In the past couple of weeks, I’ve read a couple of thought-provoking posts from Lise Janody and Ian Alexander, and I’ve been following the great conversation on the content strategy Google Group
I had to laugh this morning when I saw this tweet from UX champion Jared Spool:
Ah, the Content Strategy community has now caught the Define The Damn Thing virus. #DTDT #ContentStrategy
The situation has been circling for months, and it’s finally caught us. Guilty. We are engaged in a fight about what we are talking about. [“Fight” is really too inflammatory a word, as long as we’re trying to be specific. I think the fight is between us and our overly semantic selves, truly.] Let me be clear up front that I find the discussion useful and unimportant: Useful to help our discipline better define itself and better educate prospective clients [customers, our boss, the CFO, whoever] about the need for content strategy, not altogether important in that much of this dialogue is about our internal terminology, and we’ll never fully convince the people who sign our checks to use the terms we like. If you’d like to grow your business in today’s age, software to help with from content to marketing strategies, you may want to check out sites like https://www.salesforce.com/products/guide/lead-gen/ and research how they could help you grow to new heights in an over saturated market. In the past couple of weeks, I’ve read a couple of thought-provoking posts from Lise Janody and Ian Alexander, and I’ve been following the great conversation on the content strategy Google Group. The Nashville Content Strategy Meetup also had a great discussion related to this topic at our event last Thursday. So all this has been swirling in my head recently. I’ll throw my thoughts out there, and I’d love your feedback. Here’s how I approach content strategy:
- I love Kristina Halvorson’s Content Strategy for the Web, and Erin Kissane’s The Elements of Content Strategy. I think both are helpful definitions and provide great examples, particularly of some deliverables that are useful in content strategy.

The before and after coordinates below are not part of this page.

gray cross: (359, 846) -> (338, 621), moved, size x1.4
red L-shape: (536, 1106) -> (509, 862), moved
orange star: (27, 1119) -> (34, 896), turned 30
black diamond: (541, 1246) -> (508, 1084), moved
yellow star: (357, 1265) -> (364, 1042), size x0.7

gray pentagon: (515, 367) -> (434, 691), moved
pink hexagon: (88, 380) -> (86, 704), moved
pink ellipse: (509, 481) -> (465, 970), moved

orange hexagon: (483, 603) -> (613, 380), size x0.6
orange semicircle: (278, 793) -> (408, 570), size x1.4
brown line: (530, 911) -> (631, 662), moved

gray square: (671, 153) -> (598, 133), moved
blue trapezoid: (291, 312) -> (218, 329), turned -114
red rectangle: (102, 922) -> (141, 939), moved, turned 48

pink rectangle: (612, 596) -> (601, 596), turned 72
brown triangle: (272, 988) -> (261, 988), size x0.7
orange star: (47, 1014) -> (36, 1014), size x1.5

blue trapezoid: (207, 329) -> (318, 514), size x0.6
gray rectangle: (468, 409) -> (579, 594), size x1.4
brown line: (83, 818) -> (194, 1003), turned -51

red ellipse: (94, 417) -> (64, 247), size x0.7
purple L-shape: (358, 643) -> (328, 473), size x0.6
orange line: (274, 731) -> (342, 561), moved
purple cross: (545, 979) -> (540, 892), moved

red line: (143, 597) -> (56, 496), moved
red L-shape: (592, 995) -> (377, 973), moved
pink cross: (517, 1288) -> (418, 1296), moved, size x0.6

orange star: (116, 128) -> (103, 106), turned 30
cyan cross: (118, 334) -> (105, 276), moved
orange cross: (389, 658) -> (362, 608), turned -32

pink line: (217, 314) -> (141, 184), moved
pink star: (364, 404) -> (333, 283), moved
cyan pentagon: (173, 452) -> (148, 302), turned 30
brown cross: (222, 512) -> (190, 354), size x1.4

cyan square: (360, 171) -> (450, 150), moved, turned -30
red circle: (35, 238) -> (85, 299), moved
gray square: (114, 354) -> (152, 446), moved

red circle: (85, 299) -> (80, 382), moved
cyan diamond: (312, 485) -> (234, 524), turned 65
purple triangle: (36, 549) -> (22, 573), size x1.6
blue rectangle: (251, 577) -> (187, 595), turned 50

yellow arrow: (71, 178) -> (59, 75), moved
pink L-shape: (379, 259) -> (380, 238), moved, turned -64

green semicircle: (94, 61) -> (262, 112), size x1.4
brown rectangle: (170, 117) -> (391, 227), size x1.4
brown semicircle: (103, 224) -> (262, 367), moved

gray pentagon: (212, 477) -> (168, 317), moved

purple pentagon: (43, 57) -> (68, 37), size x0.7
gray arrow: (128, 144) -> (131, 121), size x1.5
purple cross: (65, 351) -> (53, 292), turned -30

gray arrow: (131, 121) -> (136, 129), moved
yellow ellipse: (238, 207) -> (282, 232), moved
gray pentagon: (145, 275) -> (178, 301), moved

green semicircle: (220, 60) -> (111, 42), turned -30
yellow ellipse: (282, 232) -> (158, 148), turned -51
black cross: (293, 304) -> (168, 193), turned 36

- I think content strategy is NOT about deliverables. Though this may seem to be a contradiction, keep reading. I’ll elaborate.
- Content strategy is a mindset. That’s the real value we bring to our clients at Creekmore Consulting. We help them think about content in a new way. We often use deliverables like audits, inventories, taxonomies, style guides and more as part of our work, but those aren’t the real value. They help us reveal and demonstrate the value that true strategy brings to the table.
Now, about content marketing. Ian Alexander’s reference to content marketing kicked off some of the fuss in the Google Group, and I do think it’s a useful question he’s asked. How do we [internal to the discipline] differentiate content strategy and marketing? How does the marketplace [our clients and stakeholders] do so? I think he’s right in asking — I’ve seen lots of places where I felt the terms were used interchangeably, and incorrectly, I felt. My background includes a whole lot of content marketing, so I’ve got some definite opinions here. I think the word “content” is part of what confuses us in both content strategy and content marketing, but I don’t have a great substitute for it at this time. Content strategy: The mindset that puts content second*, whether you’re talking about enterprise content management, product development, web applications, mobile, print, marketing, whatever. This emerging discipline is particularly known for several of its web-content-based [but often more broadly useful] deliverables, like content audits, taxonomies, style guides, workflows and governance models. We put content second, because the business goal comes first. All else follows. Content marketing: As we know, content marketing is a particular marketing strategy, where marketers use content to build a trusting, reciprocal relationship with customers and prospects. The fuzzy: The confusion happens in the middle. To me, effective content marketing must have content strategy as a component. You have to have planned for the [to use Halvorson’s well-known definition] creation, delivery and governance of any content if you want it to meet your business goal. In my previous, custom media life, this distinction was clear. The custom magazines and websites we created for customers were content marketing, and we used principles of content strategy to ensure we met business goals and effectively managed operations. But I don’t think the distinction is always so clear. It’s sometimes hard to define whether a web property is a product, media or marketing….often, a single website can be all 3 at once. So it’s no wonder we’re confused about the terms. What’s the takeaway? I’m not sure. I think the conversation is good. I think we can draw some distinctions. And I think we have more work still to do.